5. Problems- Parallel machine flow shop • m machines and n jobs • Machines are in parallel, identical and can process all types of jobs • Ex. 2 machines, 4 jobs Initial solution 3142 Weighted tardiness 163 =7*1+13*12= 163 3 2 12 21 1 4 12 9

6. Problems- Parallel machine flow shop • m machines and n jobs • Machines are in parallel, identical and can process all types of jobs • Ex. 2 machines, 4 jobs • Each job must flow first on machine 1 then on machine 2 Initial solution 3142 Weighted tardiness 881 =19*1+23*14+8*12+37*12 3 1 4 2 12 21 24 33 3 1 4 2 12 24 33 36 45

7. Set-covering problems • Applications • Airline crew scheduling: Allocate crews to flight segments • Political districting • Airline scheduling • Truck routing • Location of warehouses • Location of a fire station • Example with Tabu search

8. Simulated Annealing • Based on material science and physics • Annealing: For structural strength of objects made from iron, annealing is a process of heating and then slow cooling to form a strong crystalline structure. • The strength depends on the cooling rate • If the initial temperature is not sufficiently high or the cooling is too fast then imperfections are obtained • SA is an analogous process to the annealing process

9. SA • The objective of SA is to escape local optima and to delay convergence. • SA is a memoryless heuristic approach • Start with an initial solution • At each iteration obtain a neighbor in a random or organized way • Moves that improve the solution are always accepted • Moves that do not improve the solution are accepted using a probability. • By the law of thermodynamics at temperature t, the probability of an increase in energy of magnitude dE is given by P(dE,t)= exp(-dE/kt) Where k is the Boltzmann’s constant For min problems dE = f(current move)-f(last move) For max problem dE = f(lastmove)- f(current move) Keep dE positive

10. SA • The acceptance probability of a non-improving solution is • P(dE,t) > R • Where R is a uniform random number between 0 and 1 • Sometimes R can be fixed at 0.5 • At a given temperature many trials can be explored • As the temperature cools the acceptance probability of a non-improving solution decreases. • In solving optimization problems let kt = T • In summary, other than the standard design parameters such as neighborhood and initial solution, the two main design parameters are • Cooling schedule • Acceptance probability of non-improving solutions which depends on the initial temperature

11. SA – acceptance probability of non-improving solutions • At high temperature, the acceptance probability is high • When T = ∞ all moves are accepted • When T ~ 0 no non-improving moves are accepted • Note the above decrease in accepting non-improving moves is exponential. • Setting initial temperature • Set very high – accept all moves- high computation cost • Using standard deviation s of the difference between objective function values obtained from preliminary experimentation. • T= cs • c= -3/ln(p) • p= acceptance probability

12. SA – Cooling schedules • Linear • Ti= T0 – ibwhere i is the iteration number and b is a constant • Geometric • Ti= aTi-1 where a is a constant • Logarithmic • Ti= T0/ln(i) • The cooling rate is very slow but can help to reach global optimum.

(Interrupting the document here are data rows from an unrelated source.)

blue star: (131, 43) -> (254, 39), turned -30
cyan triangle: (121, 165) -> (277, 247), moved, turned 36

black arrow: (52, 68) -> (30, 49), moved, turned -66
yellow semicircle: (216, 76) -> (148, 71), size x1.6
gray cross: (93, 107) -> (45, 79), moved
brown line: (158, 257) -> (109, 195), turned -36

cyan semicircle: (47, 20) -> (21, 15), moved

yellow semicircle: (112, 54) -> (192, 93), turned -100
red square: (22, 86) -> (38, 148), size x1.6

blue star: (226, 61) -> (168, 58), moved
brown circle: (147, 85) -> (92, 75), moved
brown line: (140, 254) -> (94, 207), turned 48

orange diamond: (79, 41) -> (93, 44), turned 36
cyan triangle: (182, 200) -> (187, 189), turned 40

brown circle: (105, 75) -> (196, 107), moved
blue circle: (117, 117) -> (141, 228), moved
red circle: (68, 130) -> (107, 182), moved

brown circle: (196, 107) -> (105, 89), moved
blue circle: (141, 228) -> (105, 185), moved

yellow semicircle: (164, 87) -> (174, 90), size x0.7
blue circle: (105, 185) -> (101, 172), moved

Computationally intensive • Nonmonotonic • Temp is increased again during the search to encourage diversification. • Adaptive • Dynamic cooling schedule. Adjust based on characteristics of the search landscape • A large number of iterations at low temp and a small number of iterations at high temp

13. SA – stopping criteria • Reaching the final temperature • Achieving a pre-determined number of iterations • Keeping a counter on the number of times a certain percentage of neighbors at each temperature is accepted.